Juan Ramón Jiménez

1881—1958
Image of Juan Ramón Jiménez
A prolific Spanish poet, editor, and critic, Juan Ramón Jiménez won the Nobel Prize for literature in 1956. He was born in Moguer i Andalusia, an area that he depicted in Platero y Yo (Platero and I, 1914) a collection of prose poems about a man and his donkey. Jiménez’s other books of poetry include Elejías puras (Pure Elegies, 1908), La soledad sonora (Sonorous Solitude, 1911), Poesía (Poetry, 1923), and Belleza (Beauty, 1923). In English translation, his works are collected in Lorca & Jimenez: Selected Poems (1997), translated by Robert Bly, and Selected Writings of Juan Ramón Jiménez (1999), translated by H.R. Hays.
 
Jiménez began writing poems as a child. He was interested in painting but attended the University of Seville to study law.
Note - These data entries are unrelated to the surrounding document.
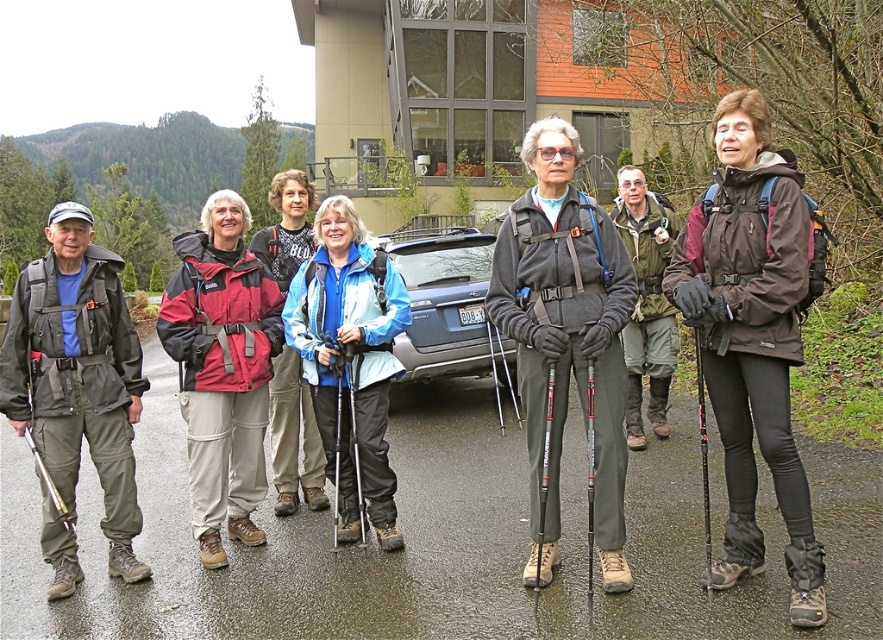 Who is positioned more to the left, blue/white fleece jacket at center or matte blue jacket at center?

matte blue jacket at center

Can you confirm if blue/white fleece jacket at center is positioned above matte blue jacket at center?

No.

Is point (368, 444) positioned after point (312, 188)?

No, it is in front of (312, 188).

At what (x,y) coordinates should I click in order to perform the action: click on blue/white fleece jacket at center. Please return your answer as a coordinate pair (x, y). The width and height of the screenshot is (883, 640). Looking at the image, I should click on (349, 360).

Between point (464, 360) and point (291, 440), which one is positioned behind?

Positioned behind is point (464, 360).

Based on the photo, which is below, metallic gray suv at center or matte blue jacket at center?

matte blue jacket at center is below.

Is point (474, 307) positioned in front of point (300, 186)?

No, it is not.

Find the location of `metallic gray suv at center`. metallic gray suv at center is located at coordinates (447, 305).

Is gray fleece jacket at center wider than blue/white fleece jacket at center?

No.

Is point (571, 246) more distant than point (355, 512)?

That is False.

At what (x,y) coordinates should I click in order to perform the action: click on gray fleece jacket at center. Please return your answer as a coordinate pair (x, y). This screenshot has width=883, height=640. Looking at the image, I should click on (565, 336).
He moved to Madrid after Rubén Darío, a poet and founder of the modernismo literary movement in Spain, became familiar with his poetry and invited him to the city. Suffering from depression after his father’s death in 1900, Jiménez returned to Moguer. He spent time in a sanatorium in Bordeaux, moved back to Madrid, and in 1912 directed publications for the Residencia de Estudiantes of Madrid. Jiménez married Zenobia Camprubi Aymar, the Spanish translator of Bengali poet Rabindranath Tagore.
 
In 1936 the president of the Spanish Republic offered Jiménez the post of ambassador to the United States, but he declined. Jiménez and his wife left Spain that same year because of the Spanish Civil War. Before leaving the country they sheltered 12 adopted orphans, who were later cared for by a society funded with the help of Jiménez. He and his wife lived in Cuba, Puerto Rico, Florida, and Washington D.C., before settling in Puerto Rico in 1951.
 
Jiménez’s early poetry was influenced by the French Symbolists and W.B. Yeats. His later poetry shows an interest in stark imagery, colors, and the open forms associated with “naked” poetry. Jiménez said of his own work: “Inner poetry eludes words. When one wishes to express something profound, one does not express it in jingles. In my first period I used adjectives, later the adjectives became substantives. Literary artistry is constant suffering for the poet; one doubts the exactness of words, their ability to express what we feel within us. We strive to find that spirited asset, the inner essence.”